Predicting Sustainable Development Goals Using Course Descriptions -- from LLMs to Conventional Foundation Models

Read original: arXiv:2402.16420 - Published 4/24/2024 by Lev Kharlashkin, Melany Macias, Leo Huovinen, Mika Hamalainen

Predicting Sustainable Development Goals Using Course Descriptions -- from LLMs to Conventional Foundation Models

Overview

This paper explores using language models to predict Sustainable Development Goals (SDGs) from course descriptions.
The researchers compare the performance of large language models (LLMs) like GPT-3 to conventional foundation models on this task.
They analyze the strengths and limitations of different model types in capturing SDG-relevant information from course descriptions.

Plain English Explanation

The paper looks at using artificial intelligence (AI) models to predict the Sustainable Development Goals (SDGs) that are relevant to the content of university course descriptions. SDGs are a set of global goals established by the United Nations to address challenges like poverty, inequality, and climate change.
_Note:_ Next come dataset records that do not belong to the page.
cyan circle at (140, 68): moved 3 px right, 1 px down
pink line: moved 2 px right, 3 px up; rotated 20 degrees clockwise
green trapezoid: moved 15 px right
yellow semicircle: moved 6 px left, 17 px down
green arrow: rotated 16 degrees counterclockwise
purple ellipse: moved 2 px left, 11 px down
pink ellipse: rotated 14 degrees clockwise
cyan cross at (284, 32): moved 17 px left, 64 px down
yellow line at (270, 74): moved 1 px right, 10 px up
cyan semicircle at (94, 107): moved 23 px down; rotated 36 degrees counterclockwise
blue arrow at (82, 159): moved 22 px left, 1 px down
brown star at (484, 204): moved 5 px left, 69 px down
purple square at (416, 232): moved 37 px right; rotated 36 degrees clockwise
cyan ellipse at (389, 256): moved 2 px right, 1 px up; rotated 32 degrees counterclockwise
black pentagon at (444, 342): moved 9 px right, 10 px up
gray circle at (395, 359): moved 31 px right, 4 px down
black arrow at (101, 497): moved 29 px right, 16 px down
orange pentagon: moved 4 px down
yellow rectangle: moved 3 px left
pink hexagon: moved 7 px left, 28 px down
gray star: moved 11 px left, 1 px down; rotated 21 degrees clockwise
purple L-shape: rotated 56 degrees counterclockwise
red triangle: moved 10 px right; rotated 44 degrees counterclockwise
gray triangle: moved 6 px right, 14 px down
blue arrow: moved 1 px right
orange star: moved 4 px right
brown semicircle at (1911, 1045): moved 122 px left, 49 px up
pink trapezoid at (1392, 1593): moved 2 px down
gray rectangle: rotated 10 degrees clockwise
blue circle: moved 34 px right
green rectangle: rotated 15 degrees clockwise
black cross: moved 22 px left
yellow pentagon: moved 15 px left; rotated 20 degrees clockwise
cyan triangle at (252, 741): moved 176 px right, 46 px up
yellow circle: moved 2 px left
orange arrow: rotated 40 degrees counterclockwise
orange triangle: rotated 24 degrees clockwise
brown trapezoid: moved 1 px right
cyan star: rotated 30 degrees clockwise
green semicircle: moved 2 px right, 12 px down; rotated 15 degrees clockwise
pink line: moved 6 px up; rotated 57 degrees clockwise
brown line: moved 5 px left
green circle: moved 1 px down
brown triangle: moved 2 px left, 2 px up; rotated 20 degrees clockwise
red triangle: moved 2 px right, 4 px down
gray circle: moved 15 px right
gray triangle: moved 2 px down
The researchers tested different types of AI models, including the very large language models (LLMs) like GPT-3 that have become well-known in recent years, as well as more conventional "foundation" models that are trained on a broader set of data. They wanted to see how well these models could identify the SDGs associated with the topics covered in course descriptions.

By comparing the performance of the different model types, the researchers aim to understand the strengths and weaknesses of each approach when it comes to capturing information about sustainable development in educational content. This could help inform the use of AI systems for tasks like curriculum planning, student advising, or automated assessment of educational materials.

Technical Explanation

The paper presents a study that uses language models to predict the Sustainable Development Goals (SDGs) associated with university course descriptions. The researchers compare the performance of large language models (LLMs) like GPT-3 to more conventional foundation models on this task.

The dataset used consists of course descriptions from a national longitudinal dataset on skills taught in US higher education. The researchers fine-tuned the LLM and foundation model approaches on this data to build predictive models for the 17 SDG categories.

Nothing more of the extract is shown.